**Your instructions:** Your reply should contain only the line with "Meet of Champions Championship Girls" and the lines after it through the end of the data, each written out exactly.
[Extracted material Boundary: Start]
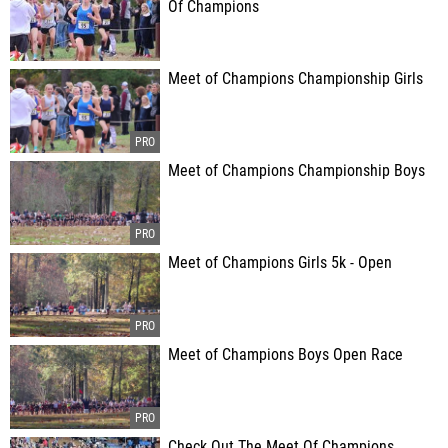
Of Champions
Meet of Champions Championship Girls
Meet of Champions Championship Boys
Meet of Champions Girls 5k - Open
Meet of Champions Boys Open Race
Check Out The Meet Of Champions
[Extracted material Boundary: End]
**Finished exercise:**
Meet of Champions Championship Girls
Meet of Champions Championship Boys
Meet of Champions Girls 5k - Open
Meet of Champions Boys Open Race
Check Out The Meet Of Champions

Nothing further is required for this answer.